→ **Material for the task**:
######

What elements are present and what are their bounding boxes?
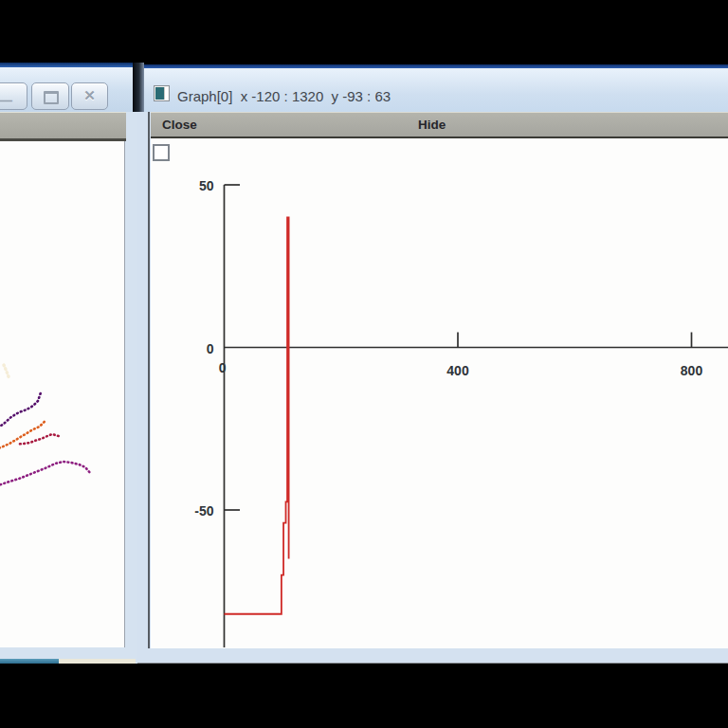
close-button[interactable]: ✕ <box>71 82 108 110</box>
neuron-trace-faint-yellow <box>4 365 9 379</box>
maximize-button[interactable] <box>31 82 69 110</box>
graph-icon-scrollbar <box>164 87 168 100</box>
background-window-strip-teal <box>0 659 59 664</box>
window-seam-shadow <box>133 63 144 112</box>
axis-tick-label: -50 <box>161 503 214 519</box>
neuron-trace-magenta <box>0 462 89 485</box>
window-title: Graph[0] x -120 : 1320 y -93 : 63 <box>177 88 391 104</box>
shape-plot-canvas[interactable] <box>0 141 125 647</box>
graph-drag-box[interactable] <box>153 144 170 161</box>
close-icon: ✕ <box>83 87 96 103</box>
shape-plot-window: — ✕ <box>0 63 138 664</box>
graph-window: Graph[0] x -120 : 1320 y -93 : 63 Close … <box>137 64 728 664</box>
neuron-trace-violet <box>0 393 41 428</box>
shape-window-titlebar[interactable]: — ✕ <box>0 67 137 112</box>
minimize-button[interactable]: — <box>0 82 27 110</box>
voltage-trace <box>225 217 289 613</box>
graph-window-titlebar[interactable]: Graph[0] x -120 : 1320 y -93 : 63 <box>137 68 728 112</box>
neuron-trace-orange <box>0 422 45 448</box>
axis-tick-label: 0 <box>173 360 227 375</box>
graph-window-icon <box>154 85 170 101</box>
menu-item-hide[interactable]: Hide <box>418 118 446 132</box>
menu-item-close[interactable]: Close <box>162 118 197 132</box>
graph-canvas[interactable]: 500-500400800 <box>151 138 728 648</box>
graph-axes-svg <box>151 138 728 648</box>
background-window-strip-cream <box>59 659 136 664</box>
axis-tick-label: 0 <box>161 341 214 356</box>
shape-window-menubar[interactable] <box>0 112 126 141</box>
axis-tick-label: 50 <box>161 178 214 193</box>
graph-window-menubar: Close Hide <box>151 112 728 138</box>
neuron-morphology-svg <box>0 141 124 647</box>
minimize-icon: — <box>0 92 12 108</box>
axis-tick-label: 800 <box>664 363 720 378</box>
window-inner-border <box>148 112 150 648</box>
maximize-icon <box>44 91 59 104</box>
axis-tick-label: 400 <box>429 363 486 378</box>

######

→ **Task item**:
Each record has to be set down verbatim, and the pictures must not appear in the copy.

→ **Result of this exercise**:
What elements are present and what are their bounding boxes?
close-button[interactable]: ✕ <box>71 82 108 110</box>
neuron-trace-faint-yellow <box>4 365 9 379</box>
maximize-button[interactable] <box>31 82 69 110</box>
graph-icon-scrollbar <box>164 87 168 100</box>
background-window-strip-teal <box>0 659 59 664</box>
window-seam-shadow <box>133 63 144 112</box>
axis-tick-label: -50 <box>161 503 214 519</box>
neuron-trace-magenta <box>0 462 89 485</box>
window-title: Graph[0] x -120 : 1320 y -93 : 63 <box>177 88 391 104</box>
shape-plot-canvas[interactable] <box>0 141 125 647</box>
graph-drag-box[interactable] <box>153 144 170 161</box>
close-icon: ✕ <box>83 87 96 103</box>
shape-plot-window: — ✕ <box>0 63 138 664</box>
graph-window: Graph[0] x -120 : 1320 y -93 : 63 Close … <box>137 64 728 664</box>
neuron-trace-violet <box>0 393 41 428</box>
shape-window-titlebar[interactable]: — ✕ <box>0 67 137 112</box>
minimize-button[interactable]: — <box>0 82 27 110</box>
voltage-trace <box>225 217 289 613</box>
graph-window-titlebar[interactable]: Graph[0] x -120 : 1320 y -93 : 63 <box>137 68 728 112</box>
neuron-trace-orange <box>0 422 45 448</box>
axis-tick-label: 0 <box>173 360 227 375</box>
graph-window-icon <box>154 85 170 101</box>
menu-item-hide[interactable]: Hide <box>418 118 446 132</box>
menu-item-close[interactable]: Close <box>162 118 197 132</box>
graph-canvas[interactable]: 500-500400800 <box>151 138 728 648</box>
graph-axes-svg <box>151 138 728 648</box>
background-window-strip-cream <box>59 659 136 664</box>
axis-tick-label: 0 <box>161 341 214 356</box>
shape-window-menubar[interactable] <box>0 112 126 141</box>
axis-tick-label: 50 <box>161 178 214 193</box>
graph-window-menubar: Close Hide <box>151 112 728 138</box>
neuron-morphology-svg <box>0 141 124 647</box>
minimize-icon: — <box>0 92 12 108</box>
axis-tick-label: 800 <box>664 363 720 378</box>
window-inner-border <box>148 112 150 648</box>
maximize-icon <box>44 91 59 104</box>
axis-tick-label: 400 <box>429 363 486 378</box>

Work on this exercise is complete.